I am new to OpenCL.
I would like to write a generic kernel so later I can extend its use to other memory non-coalescing patterns and pairing this with Rectangular stencil pattern
for simplicity (also avoiding out-of-bound access).
This kernel controls the use of local memory (__local float ∗lmem
).
As of now, I have structures my .cl
file as bellow:
__kernel void kmain (
__global float ∗in ,
__global float ∗out ,
__global float ∗in2 ,
__local float ∗lmem)
{
int wg_x = get group id(0);
int wg_y = get group id(1);
int wi_x = get local id(0);
int wi_y = get local id(1);
// number of work units each work-item processes
for (int iter_x = 0; iter_x< NUM_WUS_X-1, iter_x++ ) {
for (int iter_y = 0; iter_y< NUM_WUS_Y-1; iter_x++) {
int wu_x, wu_y;
// The current work unit coordinate (wu_x, wu_y) is computed based on work group ID (wg_x, wg_y), work item ID (wi_x, wi_y) and work unit ID (iter_x, iter_y) :
(wu_x, wu_y) = func(wg_x, wg_y
wi_x, wi_y,
iter_x ,iter_y);
// This is where to cooperatively load
// a region of <in> to the local memory.
// barrier (...);
for (int i = 0; i < N-1, i++) {
for (int j = 0; j< M-1, j++) {
// (fo, fi) detemines the home access pattern centered around (idx_o, idx_i).

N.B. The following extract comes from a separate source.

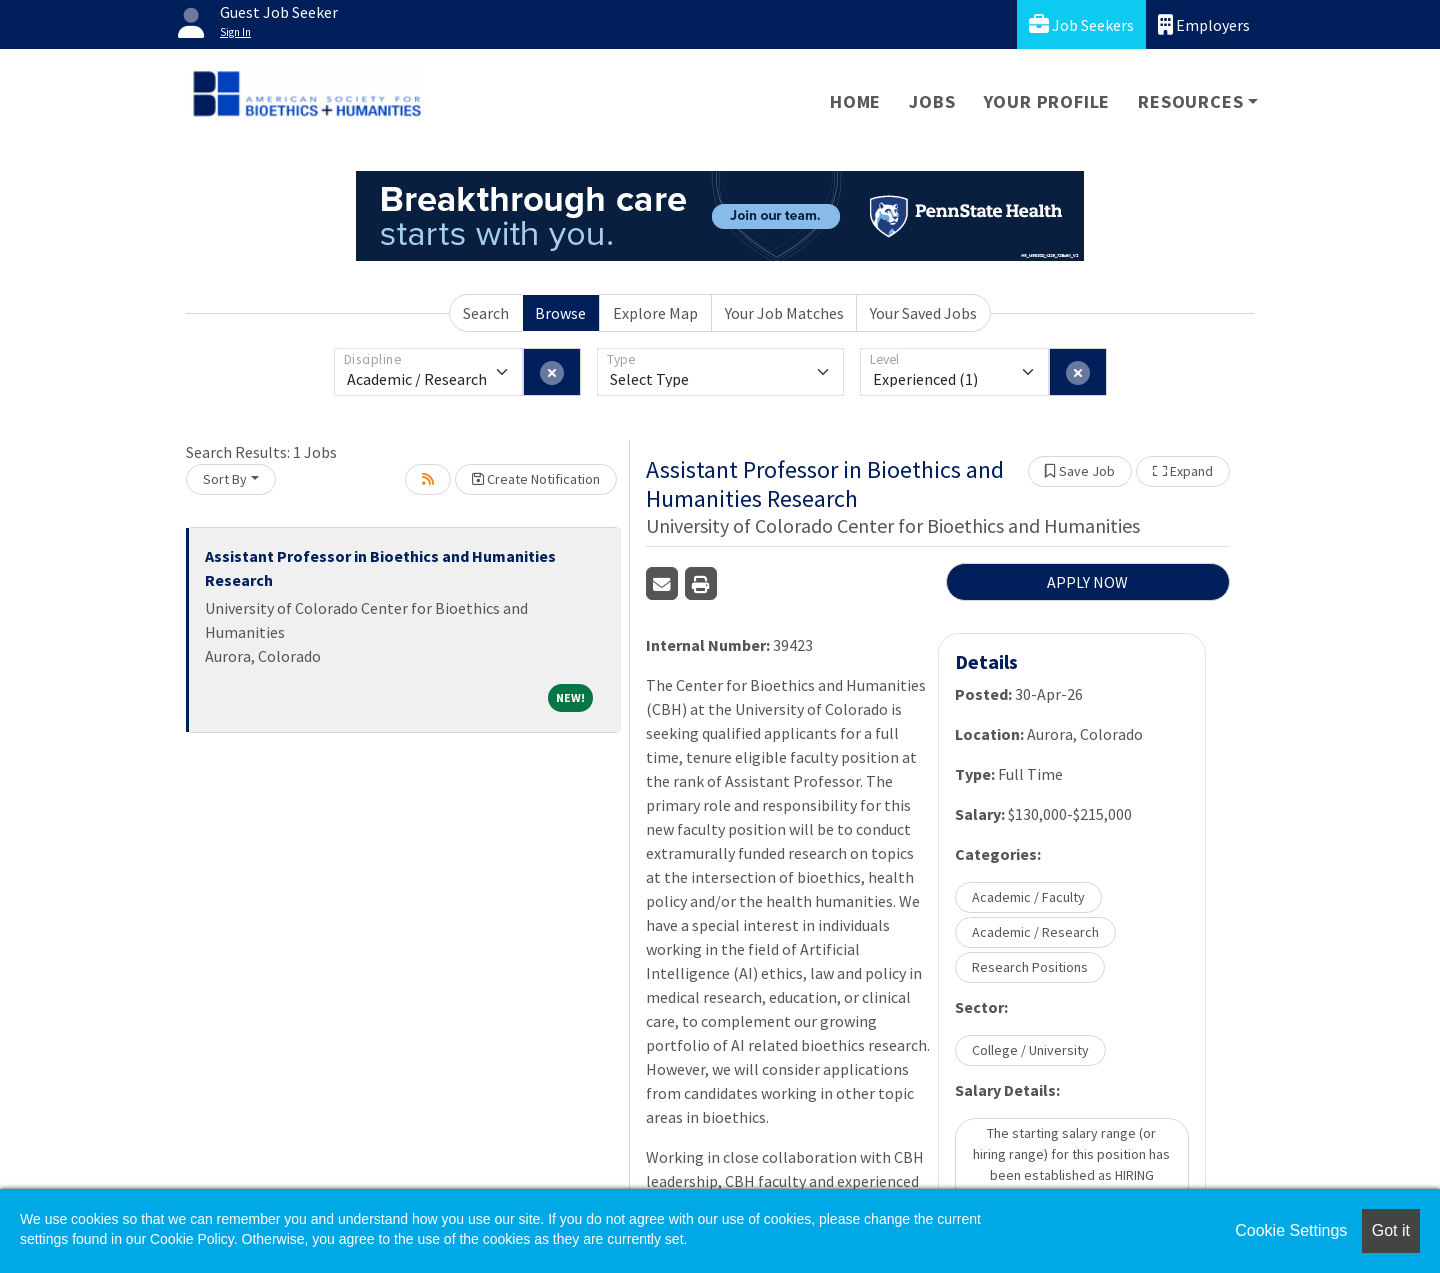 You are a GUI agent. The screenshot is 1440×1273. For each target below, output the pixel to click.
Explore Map (655, 313)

WI(*,*) defines the memory access pattern i.e: (wi_x) = (wi_y) :
int idx_o = fo(wu_x, wu_y, i, j);
int idx_i = fi(wu_x, wu_y, i, j);
// offsets CO's and CI's determine stencil pattern within each work-item
... = in[idx_o + CO_1][idx_i + CI_1];
... // context (inner loop body)
... = in[idx_o + CO_k][idx_i + CI_k];
... // context (inner loop body)
}
}
// barrier (...);
... // context (epilogue)
out[y][x] = ...;
}
}
}
Does anyone have any idea on implementing this pattern withits corresponding generic host?